The goal of the net unrealized appreciation (NUA) tax strategy is to enable a person to pay taxes on the appreciation of company stock formerly in a work plan at long term capital gain rates as opposed to ordinary income rates. The spread between long term capital gains vs. ordinary income could result in a sizable tax savings for those eligible for the strategy.
Without getting too deep into the NUA weeds, if a person has significant appreciation in company stock held in a workplace plan like a 401(k), and if that person hits a particular trigger event, then NUA could be in the cards. (Note that “significant appreciation” is subjective.) Those trigger events are turning age 59 ½, separation from service (not for the self-employed); disability (only for the self-employed), and death.

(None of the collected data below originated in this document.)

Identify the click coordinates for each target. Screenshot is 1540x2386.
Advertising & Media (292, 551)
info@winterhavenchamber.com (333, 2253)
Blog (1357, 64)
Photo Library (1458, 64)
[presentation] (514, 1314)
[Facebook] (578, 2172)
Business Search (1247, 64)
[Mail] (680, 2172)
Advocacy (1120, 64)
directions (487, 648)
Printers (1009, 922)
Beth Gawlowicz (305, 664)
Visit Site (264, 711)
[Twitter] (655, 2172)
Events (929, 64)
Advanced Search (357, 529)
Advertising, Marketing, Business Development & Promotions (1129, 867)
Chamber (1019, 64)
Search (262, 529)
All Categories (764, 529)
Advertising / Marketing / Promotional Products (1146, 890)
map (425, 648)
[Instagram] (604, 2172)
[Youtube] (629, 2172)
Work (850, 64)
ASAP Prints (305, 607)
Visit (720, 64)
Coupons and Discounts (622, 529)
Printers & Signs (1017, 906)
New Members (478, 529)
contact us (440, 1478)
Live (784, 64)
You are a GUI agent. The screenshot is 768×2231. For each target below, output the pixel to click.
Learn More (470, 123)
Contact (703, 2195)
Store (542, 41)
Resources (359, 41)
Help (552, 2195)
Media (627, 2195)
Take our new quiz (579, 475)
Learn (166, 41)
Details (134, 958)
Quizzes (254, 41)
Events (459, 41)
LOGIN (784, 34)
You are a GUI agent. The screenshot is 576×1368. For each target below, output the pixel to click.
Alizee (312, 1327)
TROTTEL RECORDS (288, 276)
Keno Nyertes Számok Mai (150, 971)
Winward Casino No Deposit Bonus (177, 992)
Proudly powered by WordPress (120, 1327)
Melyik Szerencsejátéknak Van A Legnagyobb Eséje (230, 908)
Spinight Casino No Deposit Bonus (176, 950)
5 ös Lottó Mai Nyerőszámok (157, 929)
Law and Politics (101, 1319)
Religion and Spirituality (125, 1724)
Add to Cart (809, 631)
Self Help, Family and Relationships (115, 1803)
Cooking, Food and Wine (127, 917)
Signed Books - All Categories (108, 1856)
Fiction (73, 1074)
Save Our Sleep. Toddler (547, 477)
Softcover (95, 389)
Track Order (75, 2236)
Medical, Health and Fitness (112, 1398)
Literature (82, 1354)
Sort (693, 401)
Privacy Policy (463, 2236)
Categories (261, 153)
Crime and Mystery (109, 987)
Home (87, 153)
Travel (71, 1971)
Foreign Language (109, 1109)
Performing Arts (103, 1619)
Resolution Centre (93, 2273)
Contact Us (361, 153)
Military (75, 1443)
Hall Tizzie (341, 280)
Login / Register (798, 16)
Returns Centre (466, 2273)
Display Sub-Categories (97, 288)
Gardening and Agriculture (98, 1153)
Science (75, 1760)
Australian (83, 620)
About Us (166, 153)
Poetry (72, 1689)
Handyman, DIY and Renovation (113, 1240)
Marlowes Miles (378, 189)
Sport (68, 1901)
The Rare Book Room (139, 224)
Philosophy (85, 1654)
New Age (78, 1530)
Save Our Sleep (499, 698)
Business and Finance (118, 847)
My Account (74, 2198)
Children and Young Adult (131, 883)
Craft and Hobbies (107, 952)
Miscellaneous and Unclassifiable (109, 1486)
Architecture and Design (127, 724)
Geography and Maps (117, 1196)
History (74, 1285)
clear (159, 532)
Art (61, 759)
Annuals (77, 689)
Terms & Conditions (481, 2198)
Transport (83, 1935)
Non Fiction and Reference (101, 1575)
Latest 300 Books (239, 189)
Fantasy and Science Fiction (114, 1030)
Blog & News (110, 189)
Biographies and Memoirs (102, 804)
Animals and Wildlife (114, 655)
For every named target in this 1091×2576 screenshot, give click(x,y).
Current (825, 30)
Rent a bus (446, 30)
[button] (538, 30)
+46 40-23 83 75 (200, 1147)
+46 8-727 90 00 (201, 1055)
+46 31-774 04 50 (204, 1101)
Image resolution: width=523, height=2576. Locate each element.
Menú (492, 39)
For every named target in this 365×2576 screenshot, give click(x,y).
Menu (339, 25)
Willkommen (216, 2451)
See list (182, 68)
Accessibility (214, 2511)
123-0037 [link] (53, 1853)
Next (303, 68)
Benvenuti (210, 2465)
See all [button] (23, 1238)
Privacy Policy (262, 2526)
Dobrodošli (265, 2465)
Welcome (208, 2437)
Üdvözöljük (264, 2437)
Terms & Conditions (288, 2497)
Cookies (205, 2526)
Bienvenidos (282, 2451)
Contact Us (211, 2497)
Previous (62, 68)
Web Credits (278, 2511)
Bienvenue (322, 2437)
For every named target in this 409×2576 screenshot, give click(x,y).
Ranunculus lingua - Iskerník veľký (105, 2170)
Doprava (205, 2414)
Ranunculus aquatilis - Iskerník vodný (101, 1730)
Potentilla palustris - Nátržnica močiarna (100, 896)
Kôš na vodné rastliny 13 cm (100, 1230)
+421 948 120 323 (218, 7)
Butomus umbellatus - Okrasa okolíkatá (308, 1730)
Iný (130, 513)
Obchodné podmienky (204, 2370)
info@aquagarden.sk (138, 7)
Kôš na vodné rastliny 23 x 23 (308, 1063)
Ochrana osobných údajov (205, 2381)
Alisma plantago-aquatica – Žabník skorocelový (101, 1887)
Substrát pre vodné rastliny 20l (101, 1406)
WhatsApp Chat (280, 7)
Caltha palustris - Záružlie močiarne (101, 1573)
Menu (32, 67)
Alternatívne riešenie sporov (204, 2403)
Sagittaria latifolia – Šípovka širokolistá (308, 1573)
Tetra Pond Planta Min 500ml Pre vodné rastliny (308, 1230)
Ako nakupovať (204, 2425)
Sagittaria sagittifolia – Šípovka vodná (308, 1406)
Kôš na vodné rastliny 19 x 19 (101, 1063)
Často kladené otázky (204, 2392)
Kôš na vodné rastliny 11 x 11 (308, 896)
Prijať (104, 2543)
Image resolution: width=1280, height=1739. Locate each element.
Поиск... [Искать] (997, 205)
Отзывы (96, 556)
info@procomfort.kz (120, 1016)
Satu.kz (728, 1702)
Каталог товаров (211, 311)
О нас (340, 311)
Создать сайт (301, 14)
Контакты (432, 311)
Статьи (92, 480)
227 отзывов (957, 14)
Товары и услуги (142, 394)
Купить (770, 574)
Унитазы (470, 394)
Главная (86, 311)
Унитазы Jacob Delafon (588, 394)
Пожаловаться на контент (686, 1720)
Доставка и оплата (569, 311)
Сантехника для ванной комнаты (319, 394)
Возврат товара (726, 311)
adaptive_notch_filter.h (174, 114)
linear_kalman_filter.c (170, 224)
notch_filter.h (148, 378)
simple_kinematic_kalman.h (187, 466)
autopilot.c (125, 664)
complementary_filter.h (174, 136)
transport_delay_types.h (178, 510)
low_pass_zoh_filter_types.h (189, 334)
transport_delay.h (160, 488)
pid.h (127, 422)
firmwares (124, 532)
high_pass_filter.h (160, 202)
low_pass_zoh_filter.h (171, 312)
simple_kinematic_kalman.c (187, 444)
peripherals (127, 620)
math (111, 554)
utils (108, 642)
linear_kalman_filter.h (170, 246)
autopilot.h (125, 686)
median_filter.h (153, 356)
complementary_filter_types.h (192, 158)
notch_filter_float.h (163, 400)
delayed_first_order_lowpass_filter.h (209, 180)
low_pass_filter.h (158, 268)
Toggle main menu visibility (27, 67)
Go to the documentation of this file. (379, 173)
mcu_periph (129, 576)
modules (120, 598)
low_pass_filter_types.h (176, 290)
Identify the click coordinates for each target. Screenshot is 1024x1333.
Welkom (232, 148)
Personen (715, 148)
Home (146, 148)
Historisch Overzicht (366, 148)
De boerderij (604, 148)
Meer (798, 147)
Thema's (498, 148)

Once a trigger is hit, an imaginary “NUA eligibility light” is turned on. The account holder does not have to proceed with the NUA strategy immediately. The light will stay on until the trigger is activated. This is where account owners need to tread carefully. A wrong turn or innocent transaction could unintentionally activate the trigger. And if the activated trigger is not addressed by year end, it will be forever lost.
As 2022 comes to a close, it is vitally important for anyone considering the NUA tax strategy who has hit a trigger event to determine whether they have activated that trigger with any subsequent transaction. Here are a few common “trigger activators” that will start your NUA light to flash and require immediate attention if you wish to capitalize on NUA this year.
In-Service Distributions. Do you have access to in-service distributions from your work plan? If you hit an NUA trigger and were planning on leveraging the strategy at some point in the future, a subsequent in-service distribution will activate the trigger and require the NUA process to be completed in that same calendar year. Did you take a distribution to fund a family vacation? To buy a boat? To do anything at all? If so, your NUA trigger will be activated and flashing.
Required Minimum Distributions (RMDs). If you hit an NUA trigger a few years ago and made a concerted effort to avoid activation until you were ready to move forward with the NUA strategy – good for you! But now you are 72. Did the plan automatically send you your first RMD? Trigger activated! Time to act!
72(t) Distributions. Have you been taking consistent 72(t) payments from your work plan? (While rare from a plan, they do exist.) Like RMDs and in-service distributions, 72(t) payments from a plan will activate an NUA trigger just the same.
In-Plan Roth Conversions. Yes, even in-plan Roth conversions can activate an NUA trigger.
For anyone who has hit a trigger event and intends to leverage NUA in a future year, it is imperative to ensure your trigger has not been inadvertently activated. Otherwise, if you fail to act immediately, the trigger (and NUA tax strategy) could be squandered.